Entries provided -

^^^^^^^^^^^^^^^^

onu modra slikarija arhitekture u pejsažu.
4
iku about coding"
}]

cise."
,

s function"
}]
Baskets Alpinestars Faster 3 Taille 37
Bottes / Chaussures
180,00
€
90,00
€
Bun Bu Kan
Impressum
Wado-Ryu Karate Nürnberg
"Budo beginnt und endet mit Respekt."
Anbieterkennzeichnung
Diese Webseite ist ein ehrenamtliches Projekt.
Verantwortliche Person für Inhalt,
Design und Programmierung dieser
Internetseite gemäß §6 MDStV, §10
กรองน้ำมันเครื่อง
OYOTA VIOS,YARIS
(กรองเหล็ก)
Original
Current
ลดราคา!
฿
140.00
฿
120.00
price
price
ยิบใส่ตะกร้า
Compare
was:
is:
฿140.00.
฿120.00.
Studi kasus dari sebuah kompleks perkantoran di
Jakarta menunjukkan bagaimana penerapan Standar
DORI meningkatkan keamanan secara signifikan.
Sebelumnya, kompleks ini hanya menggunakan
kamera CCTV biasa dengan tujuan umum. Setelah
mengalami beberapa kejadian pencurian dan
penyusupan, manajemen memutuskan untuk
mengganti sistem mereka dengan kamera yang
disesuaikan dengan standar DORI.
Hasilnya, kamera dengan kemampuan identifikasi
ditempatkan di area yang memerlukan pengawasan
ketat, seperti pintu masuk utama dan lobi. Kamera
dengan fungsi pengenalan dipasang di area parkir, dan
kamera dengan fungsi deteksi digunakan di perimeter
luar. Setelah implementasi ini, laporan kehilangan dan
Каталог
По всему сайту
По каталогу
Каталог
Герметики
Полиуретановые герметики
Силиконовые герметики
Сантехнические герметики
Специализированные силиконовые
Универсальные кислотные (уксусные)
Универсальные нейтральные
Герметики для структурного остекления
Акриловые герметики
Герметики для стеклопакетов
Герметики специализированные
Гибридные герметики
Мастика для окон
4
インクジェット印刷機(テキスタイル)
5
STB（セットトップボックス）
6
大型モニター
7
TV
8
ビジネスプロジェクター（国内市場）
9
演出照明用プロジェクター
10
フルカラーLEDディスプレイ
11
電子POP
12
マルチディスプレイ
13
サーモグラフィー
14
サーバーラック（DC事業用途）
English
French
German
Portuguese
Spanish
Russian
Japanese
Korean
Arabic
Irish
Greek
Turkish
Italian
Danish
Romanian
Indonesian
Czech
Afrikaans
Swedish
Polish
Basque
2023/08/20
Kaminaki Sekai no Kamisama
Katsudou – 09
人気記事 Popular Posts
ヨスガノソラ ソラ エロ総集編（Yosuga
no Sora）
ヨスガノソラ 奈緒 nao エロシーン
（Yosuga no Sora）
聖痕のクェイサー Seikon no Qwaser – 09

^^^^^^^^^^^^^^^^

Try it - Exactly reproduce all of the entries.

Worked solution -
onu modra slikarija arhitekture u pejsažu.
4
iku about coding"
}]

cise."
,

s function"
}]
Baskets Alpinestars Faster 3 Taille 37
Bottes / Chaussures
180,00
€
90,00
€
Bun Bu Kan
Impressum
Wado-Ryu Karate Nürnberg
"Budo beginnt und endet mit Respekt."
Anbieterkennzeichnung
Diese Webseite ist ein ehrenamtliches Projekt.
Verantwortliche Person für Inhalt,
Design und Programmierung dieser
Internetseite gemäß §6 MDStV, §10
กรองน้ำมันเครื่อง
OYOTA VIOS,YARIS
(กรองเหล็ก)
Original
Current
ลดราคา!
฿
140.00
฿
120.00
price
price
ยิบใส่ตะกร้า
Compare
was:
is:
฿140.00.
฿120.00.
Studi kasus dari sebuah kompleks perkantoran di
Jakarta menunjukkan bagaimana penerapan Standar
DORI meningkatkan keamanan secara signifikan.
Sebelumnya, kompleks ini hanya menggunakan
kamera CCTV biasa dengan tujuan umum. Setelah
mengalami beberapa kejadian pencurian dan
penyusupan, manajemen memutuskan untuk
mengganti sistem mereka dengan kamera yang
disesuaikan dengan standar DORI.
Hasilnya, kamera dengan kemampuan identifikasi
ditempatkan di area yang memerlukan pengawasan
ketat, seperti pintu masuk utama dan lobi. Kamera
dengan fungsi pengenalan dipasang di area parkir, dan
kamera dengan fungsi deteksi digunakan di perimeter
luar. Setelah implementasi ini, laporan kehilangan dan
Каталог
По всему сайту
По каталогу
Каталог
Герметики
Полиуретановые герметики
Силиконовые герметики
Сантехнические герметики
Специализированные силиконовые
Универсальные кислотные (уксусные)
Универсальные нейтральные
Герметики для структурного остекления
Акриловые герметики
Герметики для стеклопакетов
Герметики специализированные
Гибридные герметики
Мастика для окон
4
インクジェット印刷機(テキスタイル)
5
STB（セットトップボックス）
6
大型モニター
7
TV
8
ビジネスプロジェクター（国内市場）
9
演出照明用プロジェクター
10
フルカラーLEDディスプレイ
11
電子POP
12
マルチディスプレイ
13
サーモグラフィー
14
サーバーラック（DC事業用途）
English
French
German
Portuguese
Spanish
Russian
Japanese
Korean
Arabic
Irish
Greek
Turkish
Italian
Danish
Romanian
Indonesian
Czech
Afrikaans
Swedish
Polish
Basque
2023/08/20
Kaminaki Sekai no Kamisama
Katsudou – 09
人気記事 Popular Posts
ヨスガノソラ ソラ エロ総集編（Yosuga
no Sora）
ヨスガノソラ 奈緒 nao エロシーン
（Yosuga no Sora）
聖痕のクェイサー Seikon no Qwaser – 09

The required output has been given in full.